(Collected data)
□ □ □ □ □
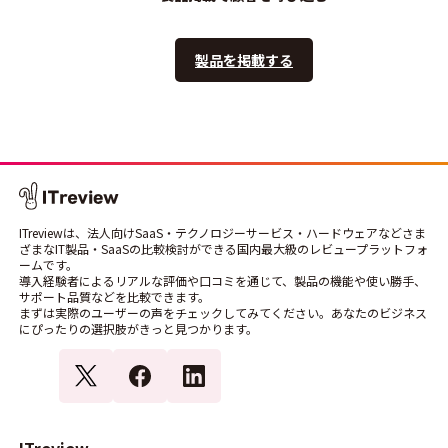
製品を掲載する
ITreviewは、法人向けSaaS・テクノロジーサービス・ハードウェアなどさま
ざまなIT製品・SaaSの比較検討ができる国内最大級のレビュープラットフォ
ームです。
導入経験者によるリアルな評価や口コミを通じて、製品の機能や使い勝手、
サポート品質などを比較できます。
まずは実際のユーザーの声をチェックしてみてください。あなたのビジネス
にぴったりの選択肢がきっと見つかります。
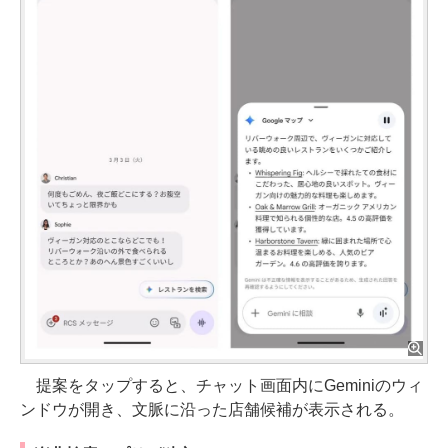
提案をタップすると、チャット画面内にGeminiのウィ
ンドウが開き、文脈に沿った店舗候補が表示される。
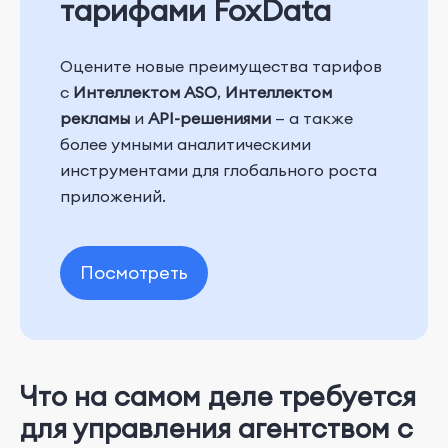
тарифами FoxData
Оцените новые преимущества тарифов
с
Интеллектом ASO
,
Интеллектом
рекламы
и
API-решениями
— а также
более умными аналитическими
инструментами для глобального роста
приложений.
Посмотреть
Что на самом деле требуется
для управления агентством с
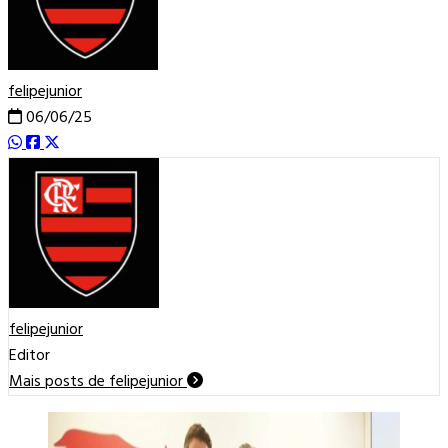
felipejunior
06/06/25
felipejunior
Editor
Mais posts de felipejunior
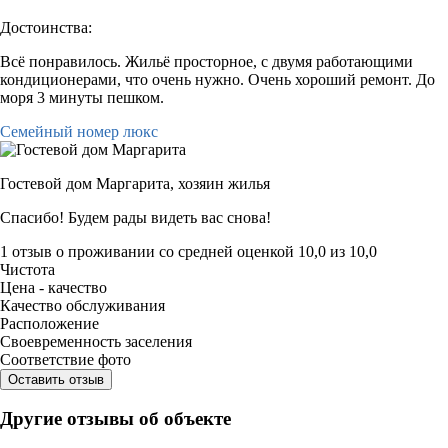
Достоинства:
Всё понравилось. Жильё просторное, с двумя работающими
кондиционерами, что очень нужно. Очень хороший ремонт. До
моря 3 минуты пешком.
Семейный номер люкс
Гостевой дом Маргарита,
хозяин жилья
Спасибо! Будем рады видеть вас снова!
1 отзыв
о проживании со средней оценкой
10,0
из
10,0
Чистота
Цена - качество
Качество обслуживания
Расположение
Своевременность заселения
Соответствие фото
Оставить отзыв
Другие отзывы об объекте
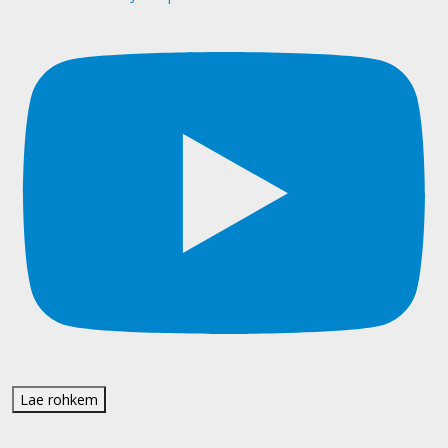
Lae rohkem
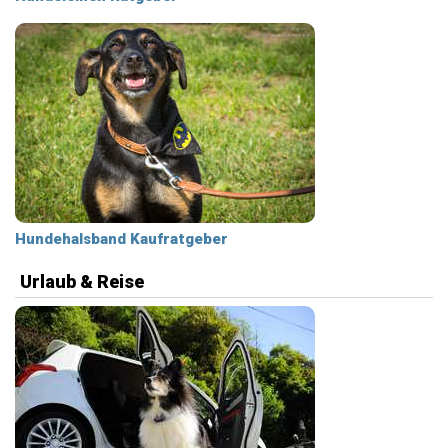
Hundehalsband Kaufratgeber
Urlaub & Reise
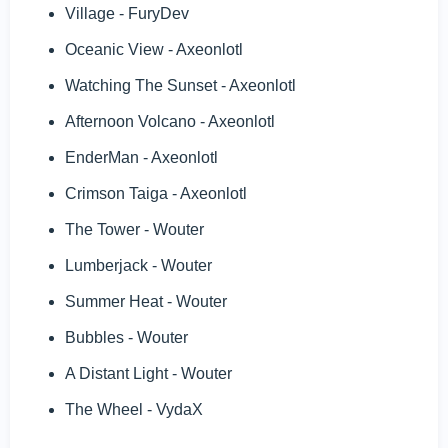
Village - FuryDev
Oceanic View - Axeonlotl
Watching The Sunset - Axeonlotl
Afternoon Volcano - Axeonlotl
EnderMan - Axeonlotl
Crimson Taiga - Axeonlotl
The Tower - Wouter
Lumberjack - Wouter
Summer Heat - Wouter
Bubbles - Wouter
A Distant Light - Wouter
The Wheel - VydaX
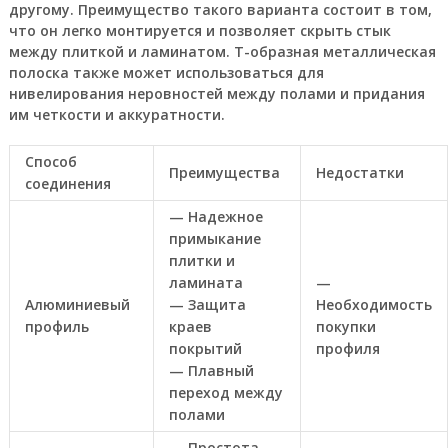
другому. Преимущество такого варианта состоит в том,
что он легко монтируется и позволяет скрыть стык
между плиткой и ламинатом. Т-образная металлическая
полоска также может использоваться для
нивелирования неровностей между полами и придания
им четкости и аккуратности.
Способ
Преимущества
Недостатки
соединения
— Надежное
примыкание
плитки и
ламината
—
Алюминиевый
— Защита
Необходимость
профиль
краев
покупки
покрытий
профиля
— Плавный
переход между
полами
— Простота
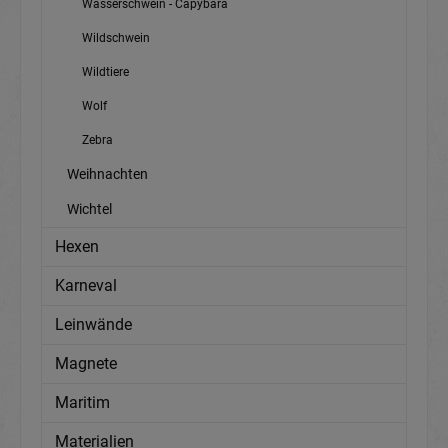
Wasserschwein - Capybara
Wildschwein
Wildtiere
Wolf
Zebra
Weihnachten
Wichtel
Hexen
Karneval
Leinwände
Magnete
Maritim
Materialien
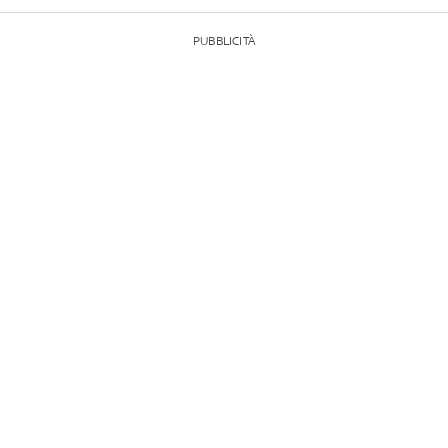
PUBBLICITÀ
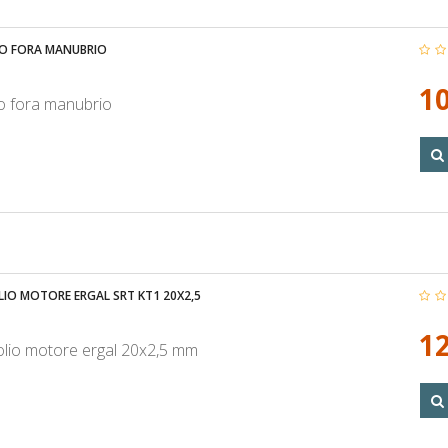
O FORA MANUBRIO
10
o fora manubrio
IO MOTORE ERGAL SRT KT1 20X2,5
12
lio motore ergal 20x2,5 mm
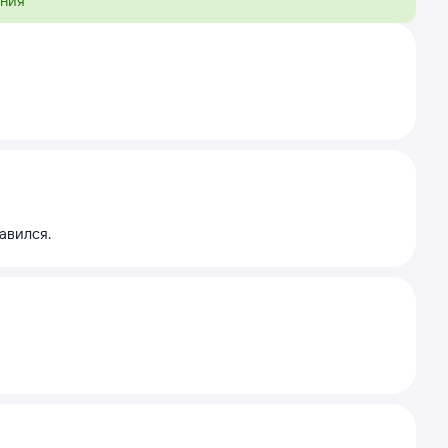
ения
авился.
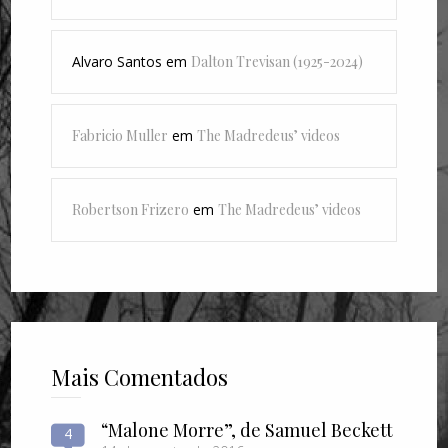
Alvaro Santos
em
Dalton Trevisan (1925-2024)
Fabricio Muller
em
The Madredeus’ videos
Robertson Frizero
em
The Madredeus’ videos
Mais Comentados
“Malone Morre”, de Samuel Beckett
4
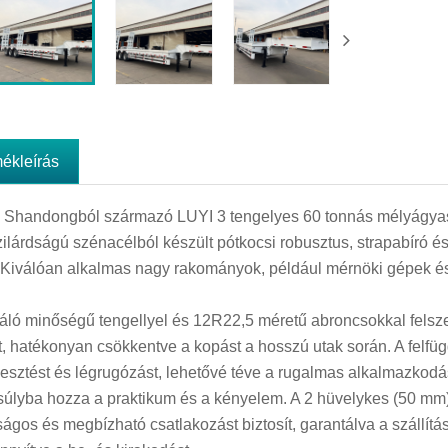
mékleírás
i Shandongból származó LUYI 3 tengelyes 60 tonnás mélyágyas 
ilárdságú szénacélból készült pótkocsi robusztus, strapabíró és
 Kiválóan alkalmas nagy rakományok, például mérnöki gépek és
váló minőségű tengellyel és 12R22,5 méretű abroncsokkal felszer
ít, hatékonyan csökkentve a kopást a hosszú utak során. A felfü
gesztést és légrugózást, lehetővé téve a rugalmas alkalmazkodá
úlyba hozza a praktikum és a kényelem. A 2 hüvelykes (50 mm
ságos és megbízható csatlakozást biztosít, garantálva a szállítás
□ □ □ □ □
## The problem
Among the lines above, please find those with "между" and copy them.

## Response to this exercise
между плиткой и ламинатом. Т-образная металлическая
нивелирования неровностей между полами и придания
переход между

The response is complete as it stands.